I tried somehow to work with the equation
$$\dfrac{r^n - 1}{r-1} = x,$$
and then I came to
$$r(x-r^{n-1}) = x-1,$$
which means that both $r$ and the other part has to be dividers of $x-1$.
I know how to make a numeric solution with a python script but how would a mathematician tackle this issue? Is there any formula which can help? I tried to google “representation of number by geometric progression” but did not find anything.

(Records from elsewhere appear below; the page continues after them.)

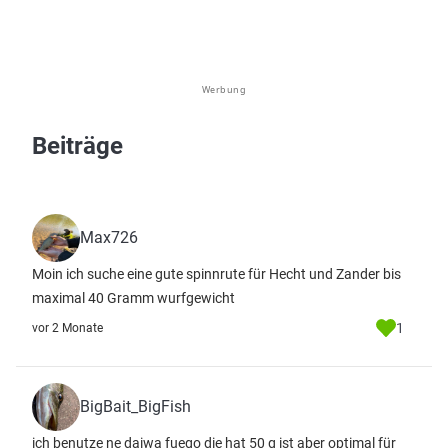
Werbung
Beiträge
Max726
Moin ich suche eine gute spinnrute für Hecht und Zander bis
maximal 40 Gramm wurfgewicht
1
vor 2 Monate
BigBait_BigFish
ich benutze ne daiwa fuego die hat 50 g ist aber optimal für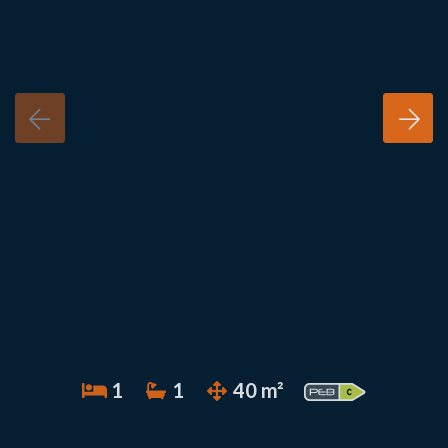
1
1
40 m²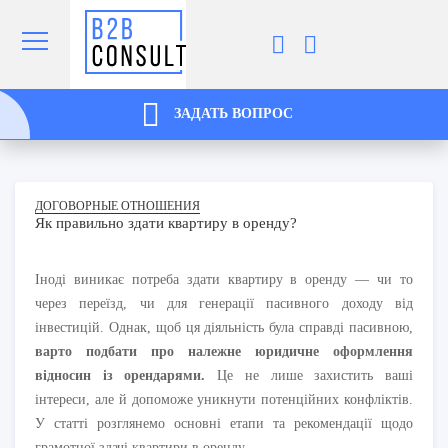
ЗАДАТЬ ВОПРОС
ДОГОВОРНЫЕ ОТНОШЕНИЯ
Як правильно здати квартиру в оренду?
Іноді виникає потреба здати квартиру в оренду — чи то
через переїзд, чи для генерації пасивного доходу від
інвестицій. Однак, щоб ця діяльність була справді пасивною,
варто подбати про належне юридичне оформлення
відносин із орендарями.
Це не лише захистить ваші
інтереси, але й допоможе уникнути потенційних конфліктів.
У статті розглянемо основні етапи та рекомендації щодо
грамотної здачі квартири в оренду.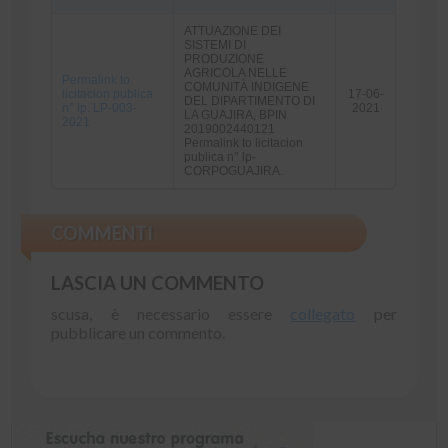
ATTUAZIONE DEI
SISTEMI DI
PRODUZIONE
AGRICOLA NELLE
Permalink to
COMUNITÀ INDIGENE
licitacion publica
17-06-
DEL DIPARTIMENTO DI
n° lp. LP-003-
2021
LA GUAJIRA, BPIN
2021
2019002440121
Permalink to licitacion
publica n° lp-
CORPOGUAJIRA.
COMMENTI
LASCIA UN COMMENTO
scusa, è necessario essere
collegato
per
pubblicare un commento.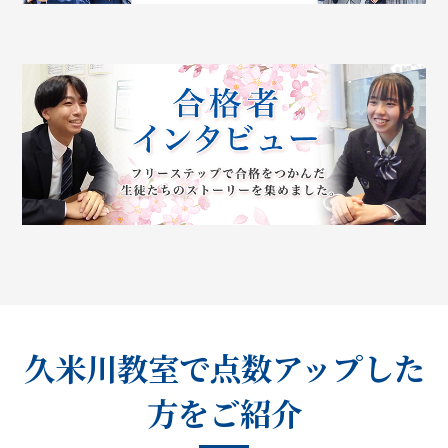
久米川教室で点数アップした
方をご紹介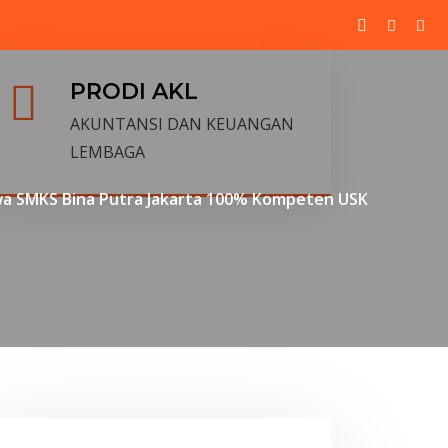
PRODI AKL
AKUNTANSI DAN KEUANGAN
LEMBAGA
wa SMKS Bina Putra Jakarta 100% Kompeten USK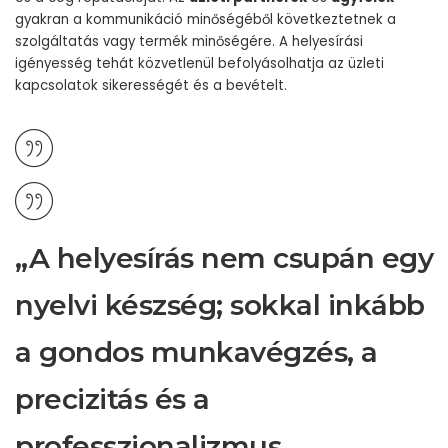
gyakran a kommunikáció minőségéből következtetnek a
szolgáltatás vagy termék minőségére. A helyesírási
igényesség tehát közvetlenül befolyásolhatja az üzleti
kapcsolatok sikerességét és a bevételt.
„A helyesírás nem csupán egy
nyelvi készség; sokkal inkább
a gondos munkavégzés, a
precizitás és a
professzionalizmus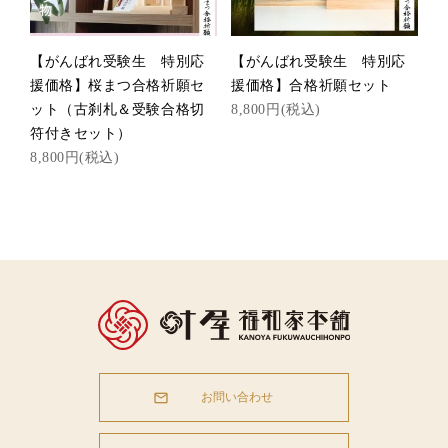
【がんばれ受験生 特別応
【がんばれ受験生 特別応
援価格】桜まつ合格祈願セ
援価格】合格祈願セット
ット（古刹札＆受験合格切
8,800円(税込)
符付きセット）
8,800円(税込)
お問い合わせ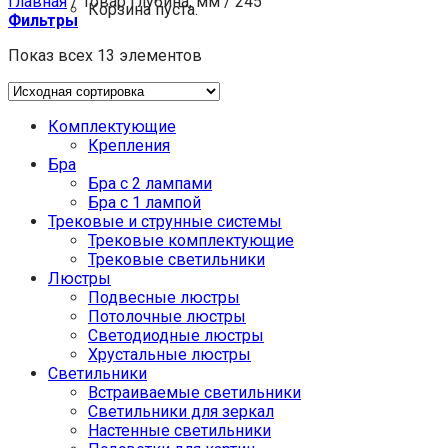
Главная
/
Товар Глубина, мм
/
245
Корзина пуста.
Фильтры
Показ всех 13 элементов
Комплектующие
Крепления
Бра
Бра с 2 лампами
Бра с 1 лампой
Трековые и струнные системы
Трековые комплектующие
Трековые светильники
Люстры
Подвесные люстры
Потолочные люстры
Светодиодные люстры
Хрустальные люстры
Светильники
Встраиваемые светильники
Светильники для зеркал
Настенные светильники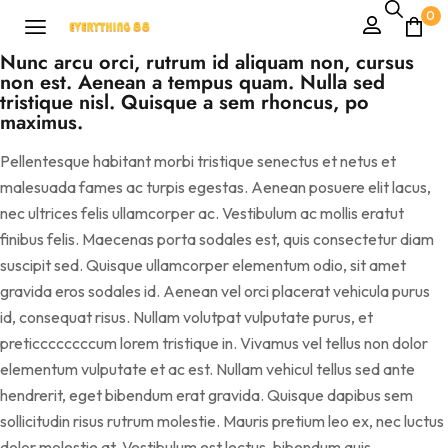
0
Nunc arcu orci, rutrum id aliquam non, cursus
non est. Aenean a tempus quam. Nulla sed
tristique nisl. Quisque a sem rhoncus, po
maximus.
Pellentesque habitant morbi tristique senectus et netus et
malesuada fames ac turpis egestas. Aenean posuere elit lacus,
nec ultrices felis ullamcorper ac. Vestibulum ac mollis eratut
finibus felis. Maecenas porta sodales est, quis consectetur diam
suscipit sed. Quisque ullamcorper elementum odio, sit amet
gravida eros sodales id. Aenean vel orci placerat vehicula purus
id, consequat risus. Nullam volutpat vulputate purus, et
preticcccccccum lorem tristique in. Vivamus vel tellus non dolor
elementum vulputate et ac est. Nullam vehicul tellus sed ante
hendrerit, eget bibendum erat gravida. Quisque dapibus sem
sollicitudin risus rutrum molestie. Mauris pretium leo ex, nec luctus
dolor molestie at. Vestibulum est lectus, bibendum quis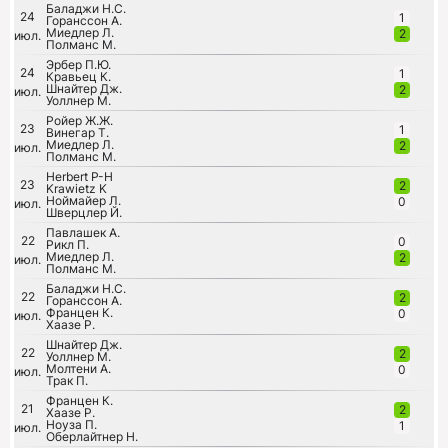
Баладжи Н.С.
24
1
Горанссон А.
Миедлер Л.
2
июл.
Полманс М.
Эрбер П.Ю.
24
1
Кравьец К.
Шнайтер Дж.
2
июл.
Уоллнер М.
Ройер Ж.Ж.
23
1
Винегар Т.
Миедлер Л.
2
июл.
Полманс М.
Herbert P-H
23
2
Krawietz K
Ноймайер Л.
0
июл.
Шверцлер Й.
Павлашек А.
22
0
Рикл П.
Миедлер Л.
2
июл.
Полманс М.
Баладжи Н.С.
22
2
Горанссон А.
Францен К.
0
июл.
Хаазе Р.
Шнайтер Дж.
22
2
Уоллнер М.
Молтени А.
0
июл.
Трак П.
Францен К.
21
2
Хаазе Р.
Ноуза П.
1
июл.
Оберлайтнер Н.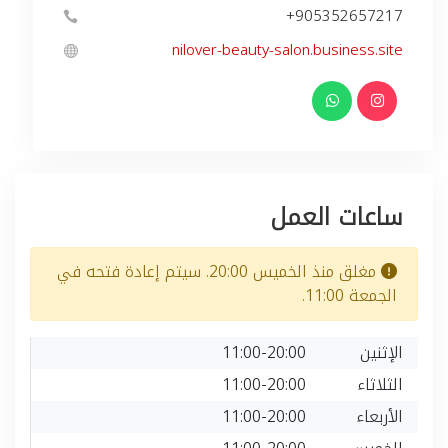
+905352657217
nilover-beauty-salon.business.site
ساعات العمل
مغلق منذ الخميس 20:00. سيتم إعادة فتحه في
الجمعة 11:00.
الإثنين
11:00-20:00
الثلاثاء
11:00-20:00
الأربعاء
11:00-20:00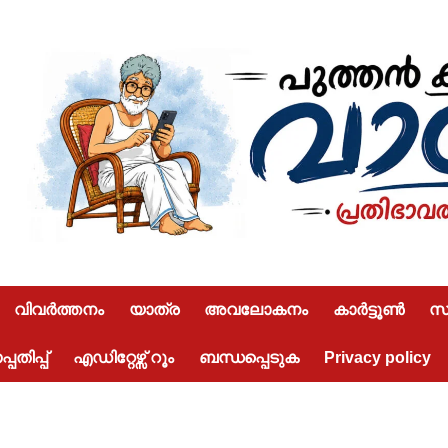
വിവർത്തനം
യാത്ര
അവലോകനം
കാർട്ടൂൺ
സമ
പതിപ്പ്
എഡിറ്റേഴ്സ് റൂം
ബന്ധപ്പെടുക
Privacy policy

 A: I don't know whether this problem has many interesting instances. I did a quick search and found $1173$ numbers $x\leq10^6$ that can be written in the form $$x=1+r+r^2+\ldots+ r^n$$
with natural $r\geq2$ and $n\geq2$. Among these there were only two that possess more than one such representation (so that one could select one with minimal quotient $r$), namely
$$31=\sum_{k=0}^4 2^k=\sum_{k=0}^2 5^k,\qquad 8191=\sum_{k=0}^{12} 2^k=\sum_{k=0}^2 90^k\ .$$
A: At first, can be used the next conditions of divisibility:
\begin{align}
&r\ |\ x-1,\tag1\\
&r^{n-1}-1\ |\ x-1,\tag2\\
&x\ |\ r^n - 1,\tag3\\
\end{align}
so for the given $n$
\begin{align}
&r\in\left[\sqrt[n]{x+1}], \sqrt[n-1]x\ \right],\tag4\\
\end{align}
and constraints $(4)$ allows to optimize the program to the required $O(\log x).$
A: Binary search gives a $O(\log^2x)$ algorithm. Assuming that you want $r>1$, note that $n-1 \leq \log_2 x$ (because $x \geq r^{n-1}$). Thus, you can search for each value of $n$ in this range.
For a fixed value of $n$, to find $r$, you do binary search. Let $f(r)=\dfrac{r^n-1}{r-1}$. If $f(r)$ is larger than $x$, search in the left half of your current interval, and if $f(r)$ is smaller, search in the right half. If $f(r)=x$, you are done.